(Entries shown)
Segment Open

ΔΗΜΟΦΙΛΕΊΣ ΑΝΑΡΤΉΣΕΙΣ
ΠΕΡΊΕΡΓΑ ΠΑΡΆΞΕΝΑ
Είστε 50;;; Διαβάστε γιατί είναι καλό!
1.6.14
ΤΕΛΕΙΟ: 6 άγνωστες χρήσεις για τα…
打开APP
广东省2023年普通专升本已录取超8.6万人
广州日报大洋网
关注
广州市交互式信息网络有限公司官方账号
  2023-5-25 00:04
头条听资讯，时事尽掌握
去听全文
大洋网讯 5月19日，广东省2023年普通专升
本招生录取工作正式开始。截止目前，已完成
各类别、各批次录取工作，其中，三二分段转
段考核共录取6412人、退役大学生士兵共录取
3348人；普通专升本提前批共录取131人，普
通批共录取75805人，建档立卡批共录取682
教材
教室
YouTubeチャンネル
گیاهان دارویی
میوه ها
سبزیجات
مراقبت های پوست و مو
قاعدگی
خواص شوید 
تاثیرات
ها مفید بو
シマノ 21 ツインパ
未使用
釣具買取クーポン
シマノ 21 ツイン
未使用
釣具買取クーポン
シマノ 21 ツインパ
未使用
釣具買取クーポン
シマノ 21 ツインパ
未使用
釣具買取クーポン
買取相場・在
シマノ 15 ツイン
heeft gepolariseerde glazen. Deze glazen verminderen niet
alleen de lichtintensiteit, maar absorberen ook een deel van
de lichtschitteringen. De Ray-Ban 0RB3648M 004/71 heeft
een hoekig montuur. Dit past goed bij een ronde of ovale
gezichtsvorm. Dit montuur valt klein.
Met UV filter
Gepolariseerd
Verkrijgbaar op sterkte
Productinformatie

Segment Closed

(What you have to do)
Each line of the listing should be copied exactly, with none left out.

(Expected answer)
ΔΗΜΟΦΙΛΕΊΣ ΑΝΑΡΤΉΣΕΙΣ
ΠΕΡΊΕΡΓΑ ΠΑΡΆΞΕΝΑ
Είστε 50;;; Διαβάστε γιατί είναι καλό!
1.6.14
ΤΕΛΕΙΟ: 6 άγνωστες χρήσεις για τα…
打开APP
广东省2023年普通专升本已录取超8.6万人
广州日报大洋网
关注
广州市交互式信息网络有限公司官方账号
  2023-5-25 00:04
头条听资讯，时事尽掌握
去听全文
大洋网讯 5月19日，广东省2023年普通专升
本招生录取工作正式开始。截止目前，已完成
各类别、各批次录取工作，其中，三二分段转
段考核共录取6412人、退役大学生士兵共录取
3348人；普通专升本提前批共录取131人，普
通批共录取75805人，建档立卡批共录取682
教材
教室
YouTubeチャンネル
گیاهان دارویی
میوه ها
سبزیجات
مراقبت های پوست و مو
قاعدگی
خواص شوید 
تاثیرات
ها مفید بو
シマノ 21 ツインパ
未使用
釣具買取クーポン
シマノ 21 ツイン
未使用
釣具買取クーポン
シマノ 21 ツインパ
未使用
釣具買取クーポン
シマノ 21 ツインパ
未使用
釣具買取クーポン
買取相場・在
シマノ 15 ツイン
heeft gepolariseerde glazen. Deze glazen verminderen niet
alleen de lichtintensiteit, maar absorberen ook een deel van
de lichtschitteringen. De Ray-Ban 0RB3648M 004/71 heeft
een hoekig montuur. Dit past goed bij een ronde of ovale
gezichtsvorm. Dit montuur valt klein.
Met UV filter
Gepolariseerd
Verkrijgbaar op sterkte
Productinformatie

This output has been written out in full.